とはいえ、今はただの猫。人の手によって行われる可愛がり(洗流し)をただ黙して受け入れるのみか。
「うわっアオイ、暴れすぎでございます! シャンプーが目に! 目に!」
「あらら、反抗的な子はこうですよっ」
ゴシゴシとシャンプーをあわ立てられたアオイが『ニ”ャァァ』と一鳴きした。
そうしてシャンプーを終えたら、後はぬるま湯でしっかりと洗剤を落としていく作業だ。
「ねこねこシャワーでございますね。しっかり洗い流していきましょう」
「ほら逃げちゃだめですよ。全部綺麗に流しましょうね」
泡が流され落ちていく。
けれど同時に、弾んだ空気に導かれ、シャボン玉が空へと昇った。
洗剤を洗い流された猫が、一匹ずつ桶から抜け出て身体を身震いさせる。水しぶきが顔に飛んで思わず二人は笑い合った。

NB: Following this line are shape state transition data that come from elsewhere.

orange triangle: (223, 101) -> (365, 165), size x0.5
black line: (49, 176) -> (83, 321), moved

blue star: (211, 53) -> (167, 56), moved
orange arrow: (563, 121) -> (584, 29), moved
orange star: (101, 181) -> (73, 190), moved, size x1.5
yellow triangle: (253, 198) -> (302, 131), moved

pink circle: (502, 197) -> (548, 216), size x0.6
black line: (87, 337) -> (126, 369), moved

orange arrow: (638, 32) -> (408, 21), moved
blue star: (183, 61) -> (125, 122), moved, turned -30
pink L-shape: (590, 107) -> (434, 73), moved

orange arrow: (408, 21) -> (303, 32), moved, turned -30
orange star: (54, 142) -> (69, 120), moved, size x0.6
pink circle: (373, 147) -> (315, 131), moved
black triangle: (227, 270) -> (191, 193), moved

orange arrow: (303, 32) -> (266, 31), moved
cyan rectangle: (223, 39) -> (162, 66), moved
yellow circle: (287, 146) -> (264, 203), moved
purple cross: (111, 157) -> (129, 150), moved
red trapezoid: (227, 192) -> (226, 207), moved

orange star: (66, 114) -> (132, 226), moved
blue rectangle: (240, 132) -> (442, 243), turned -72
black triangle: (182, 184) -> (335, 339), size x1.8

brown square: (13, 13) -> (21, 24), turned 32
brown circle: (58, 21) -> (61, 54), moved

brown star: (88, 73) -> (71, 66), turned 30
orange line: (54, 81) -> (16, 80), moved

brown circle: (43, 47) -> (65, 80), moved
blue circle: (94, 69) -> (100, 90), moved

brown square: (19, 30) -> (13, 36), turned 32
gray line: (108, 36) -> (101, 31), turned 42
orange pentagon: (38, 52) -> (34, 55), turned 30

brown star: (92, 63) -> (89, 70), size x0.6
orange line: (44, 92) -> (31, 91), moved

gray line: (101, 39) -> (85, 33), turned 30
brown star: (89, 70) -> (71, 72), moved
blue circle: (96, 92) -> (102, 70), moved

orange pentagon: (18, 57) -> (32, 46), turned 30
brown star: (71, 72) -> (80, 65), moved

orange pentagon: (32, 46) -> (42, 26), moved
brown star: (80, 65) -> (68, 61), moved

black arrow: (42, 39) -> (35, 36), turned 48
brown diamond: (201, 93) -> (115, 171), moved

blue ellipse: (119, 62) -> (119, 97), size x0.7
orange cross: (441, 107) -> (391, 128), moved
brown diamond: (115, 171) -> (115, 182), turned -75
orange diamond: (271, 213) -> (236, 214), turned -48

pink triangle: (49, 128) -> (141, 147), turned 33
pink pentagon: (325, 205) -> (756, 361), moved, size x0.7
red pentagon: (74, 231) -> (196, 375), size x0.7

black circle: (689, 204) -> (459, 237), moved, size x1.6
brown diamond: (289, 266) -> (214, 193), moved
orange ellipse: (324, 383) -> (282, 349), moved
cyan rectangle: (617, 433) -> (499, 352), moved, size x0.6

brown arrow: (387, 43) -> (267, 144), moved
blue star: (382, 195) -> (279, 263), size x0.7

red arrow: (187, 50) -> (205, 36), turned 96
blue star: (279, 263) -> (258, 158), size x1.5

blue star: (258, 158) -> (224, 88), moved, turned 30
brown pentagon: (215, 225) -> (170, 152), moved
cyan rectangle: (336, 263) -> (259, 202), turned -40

「最後はしっかり乾燥させましょう。生乾きのままでは風邪を引いてしまいますからね」
「ではタオルでしっかり水を拭き取りましょうか。もふもふにしてあげましょう」
タオルを被せれば、猫たちは抜け出そうと走り出す。それを追いかけて抱き留めるとワシャワシャと拭いて回る。
「そんな顔してもダメでございますよ。水に濡れたままではまた汚れてしまいますからね」
「ふふ、夜食は為すがままですね。そんなにお腹を見せて、ワシャワシャされるのが気持ちいいのでしょうか?」
タオルで水気をよく取ったら最後はドライヤーで乾燥だ。
「地獄の業火……と言いたいですが、ホットでは毛を痛めるので緩い送風でございます。しっかり乾かしていきましょう」
「猫の毛は上毛と下毛の二重構造ですから、表面だけでなくしっかり根元から乾かしていきましょう。ぴざねこは特に長毛種なので、念入りに乾かしましょうね」
風を受ける猫たちが目を細め、ヒゲを揺らす。
くすぐったさに顔を振るい、尻尾を右へ左へと揺り動かした。
「どんどん乾いてきてモフモフになってきましたね」
「これは、気持ちの良いものでございます。悦やかな毛並みになりましたね」
猫たちの手触りを感じながら二人はニコリと微笑んだ。猫たちも、自分達の身体が綺麗になったのを理解したのだろうか、心なしかご機嫌のように思えた。
「雪之丞さん、お手伝いありがとうございました」
猫たちを洗い終えた後、クラリーチェが雪之丞に礼を言った。
「いえいえ、猫たちとも戯れられて楽しいお手伝いでございました」
「そう言ってもらえると助かりますね。
どうでしょう、まだ時間あるなら温かいものでも飲みませんか?」
「それはぜひに。丁度喉が渇いていたところです」
陽だまりで猫たちが飛びはね追いかけ寝転んでいた。
そんな猫たちを撫でながら、二人は温かいお茶を喉へと通す。
「ここは良い場所ですね。
戦いに身を置く拙らにとって、癒やしを得られる掛け替えのない場所でございます」
「そうですね。
願わくばこの場所が――いつまでもこの
路地裏に降り注ぐ陽だまりが、二人と二人を囲む猫たちを、いつまでも照らしているのだった。